The “built-in” map function is implemented purely in Julia. There is nothing to stop user code from attaining the same performance, except for the fact that the implementation is admittedly rather subtle.

(map actually calls collect on a generator, and the core of the implementation is in Base.collect_to!.)


#11

I see the difference! With “built” in I meant, optimized code by experienced implementers.
I also see, why map returns an Array{Real,1}, while get_result returns a more specific Array{Float64} in my example.

Would it be an improvement of collect_to! to use promote_type instead of typejoin?


#12

The last parameter should be Tuple{Int}. At runtime, it sometimes (sort of accidentally) accepts a tuple, but it only infers the latter syntax. This isn’t usually recommended, since map is a better API, and currently the preferred way to interact with Core.Inference.return_type (when necessary) is via promote_op (https://github.com/JuliaLang/julia/pull/23245/files#diff-619ea7b9ee7c2fa87a3720c1361ba46cR665)


#13

Thanks! Good to know.

For completeness, here are the fixed versions of my earlier inference example:

julia> function f_inference_2()
           T = Core.Inference.return_type(f, Tuple{Int})
           result = T[]
           for i in 1:10
               push!(result, f(i))
           end
           result
       end

julia> @inferred(f_inference_2());

julia> @btime f_inference_2();
  215.081 ns (4 allocations: 352 bytes)

julia> function f_promote_op()
           T = Base.promote_op(f, Int)
           result = T[]
           for i in 1:10
               push!(result, f(i))
           end
           result
       end

julia> @inferred(f_promote_op());

julia> @btime f_promote_op();
  171.147 ns (4 allocations: 352 bytes)

#14

It seems that you could wrap material in a generated function to end up with a function customized for whatever type comes along during execution.

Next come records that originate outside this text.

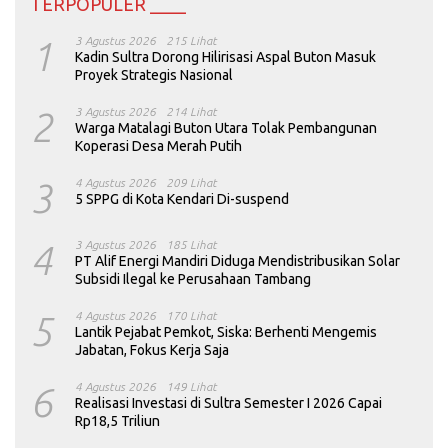
TERPOPULER ____
1
3 Agustus 2026
215 Lihat
Kadin Sultra Dorong Hilirisasi Aspal Buton Masuk
Proyek Strategis Nasional
2
3 Agustus 2026
214 Lihat
Warga Matalagi Buton Utara Tolak Pembangunan
Koperasi Desa Merah Putih
3
4 Agustus 2026
209 Lihat
5 SPPG di Kota Kendari Di-suspend
4
3 Agustus 2026
185 Lihat
PT Alif Energi Mandiri Diduga Mendistribusikan Solar
Subsidi Ilegal ke Perusahaan Tambang
5
4 Agustus 2026
170 Lihat
Lantik Pejabat Pemkot, Siska: Berhenti Mengemis
Jabatan, Fokus Kerja Saja
6
4 Agustus 2026
149 Lihat
Realisasi Investasi di Sultra Semester I 2026 Capai
Rp18,5 Triliun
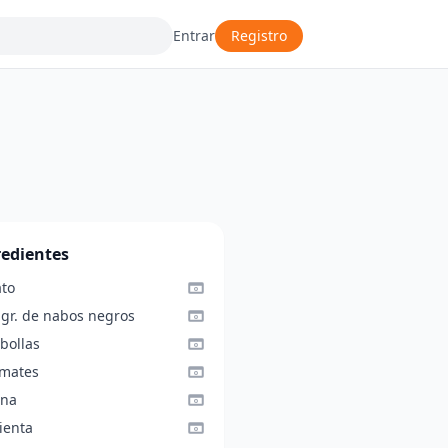
Entrar
Registro
redientes
ato
 gr. de nabos negros
bollas
omates
ina
ienta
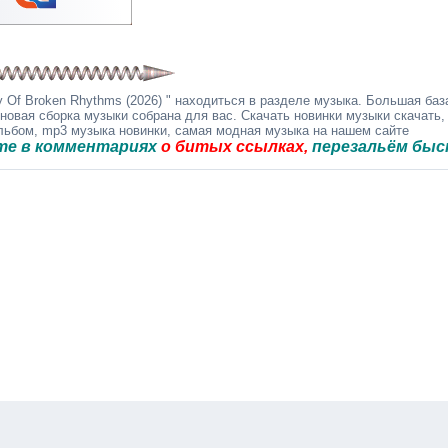
 Of Broken Rhythms (2026) " находиться в разделе музыка. Большая баз
 новая сборка музыки собрана для вас. Скачать новинки музыки скачать,
альбом, mp3 музыка новинки, самая модная музыка на нашем сайте
мментариях
о битых ссылках,
перезальём быстро.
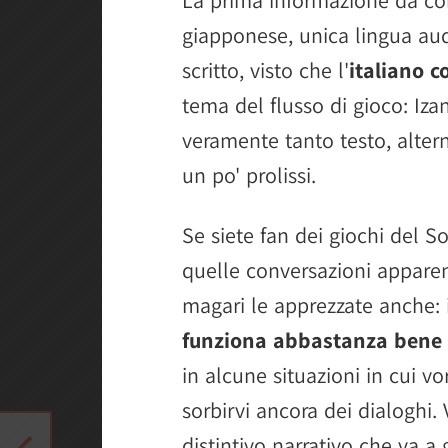
giapponese, unica lingua aud
scritto, visto che l'
italiano 
tema del flusso di gioco: Iz
veramente tanto testo, altern
un po' prolissi.
Se siete fan dei giochi del S
quelle conversazioni apparent
magari le apprezzate anche: 
funziona abbastanza bene
in alcune situazioni in cui v
sorbirvi ancora dei dialoghi
distintivo narrativo che va a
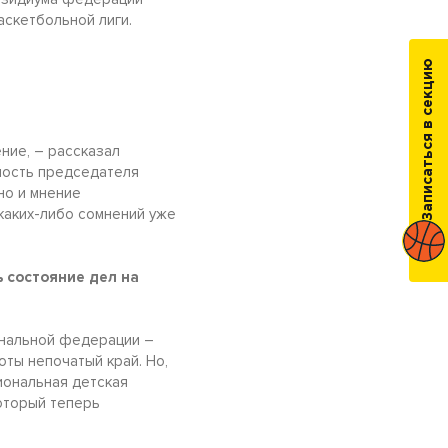
скетбольной лиги.
Записаться в секцию
ние, – рассказал
жность председателя
но и мнение
каких-либо сомнений уже
 состояние дел на
ональной федерации –
боты непочатый край. Но,
гиональная детская
который теперь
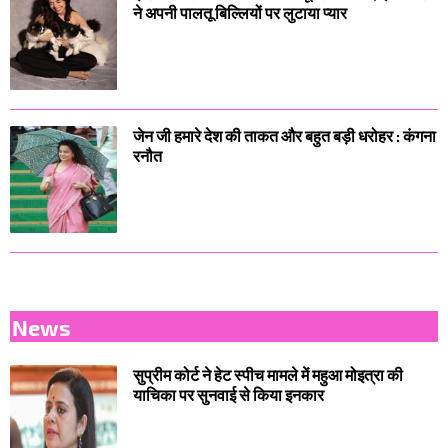
ने अपनी पालतू बिल्लियों पर लुटाया प्यार
जेन जी हमारे देश की ताकत और बहुत बड़ी धरोहर : कंगना
रनौत
News
सुप्रीम कोर्ट ने हेट स्पीच मामले में महुआ मोइत्रा की
याचिका पर सुनवाई से किया इनकार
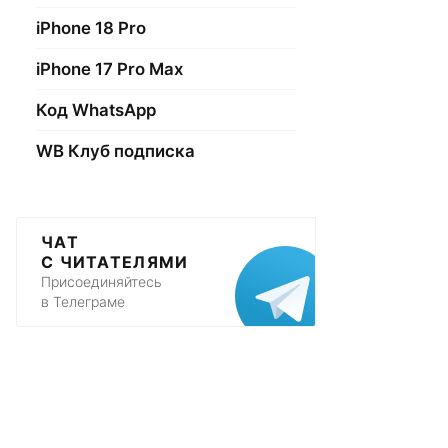
iPhone 18 Pro
iPhone 17 Pro Max
Код WhatsApp
WB Клуб подписка
ЧАТ
С ЧИТАТЕЛЯМИ
Присоединяйтесь
в Телеграме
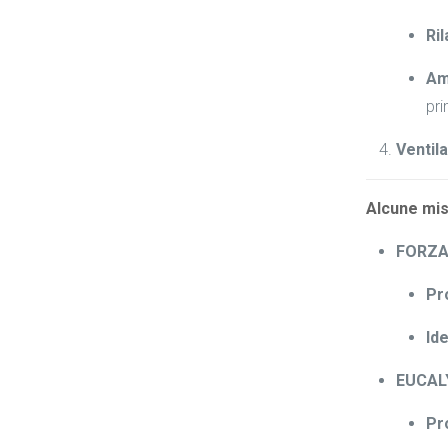
Ri
Am
pri
Ventil
Alcune misc
FORZA 
Pr
Ide
EUCALY
Pr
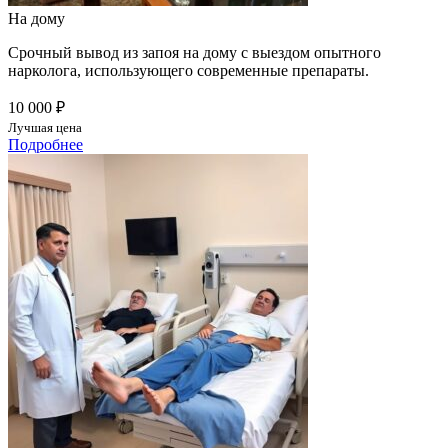
На дому
Срочный вывод из запоя на дому с выездом опытного
нарколога, использующего современные препараты.
10 000 ₽
Лучшая цена
Подробнее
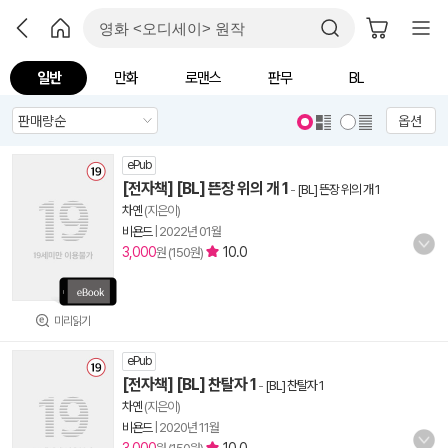
일반
만화
로맨스
판무
BL
옵션
ePub
[전자책] [BL] 뜬장 위의 개 1
-
[BL] 뜬장 위의 개 1
차옌
(지은이)
비욘드
|
2022년 01월
3,000
10.0
원 (150원)
미리읽기
ePub
[전자책] [BL] 찬탈자 1
-
[BL] 찬탈자 1
차옌
(지은이)
비욘드
|
2020년 11월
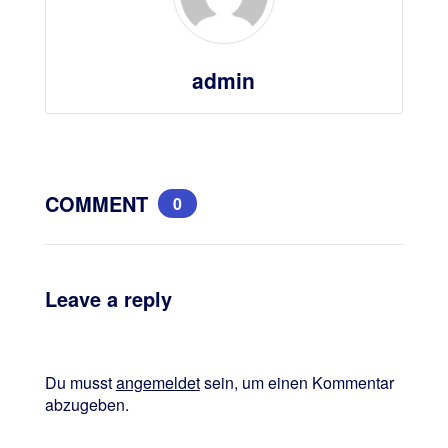
admin
COMMENT
0
Leave a reply
Du musst
angemeldet
sein, um einen Kommentar
abzugeben.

In fact, now that I’ve gotten into generated functions, I have to say that that ability is one of my favorite parts of Julia. Would this not work for your case?


#16

I am missing the feature as well. In my use case, it is a simple assembly of a covariance matrix with given floating point precision:

function pairwise(cov, X)
  n = size(X, 2)
  C = Array{???}(n, n)
  for j=1:n, i=1:n # naive loop for this example
    C[i,j] = cov(X[:,i], X[:,j])
  end
  C
end

What I will do is define a function result_type(cov, X) to infer the type, similar to what is done in the Distances.jl package. It would be great though if we could just type something like Array{?}(n, n) before the loop and have it figured out automatically. C++11 introduced similar functionality under the name of auto and decltype: http://en.cppreference.com/w/cpp/language/auto


#17

As a note, sometimes (often) you can use a comprehension to achieve the same effect. Although if the iteration body is too big it might not be so pretty. In the given example it might work well though.


#18

Comprehensions work nicely when the shape of the array is “full”. In the case of covariance, I would like to exploit the symmetry and loop only in entries that aren’t redundant.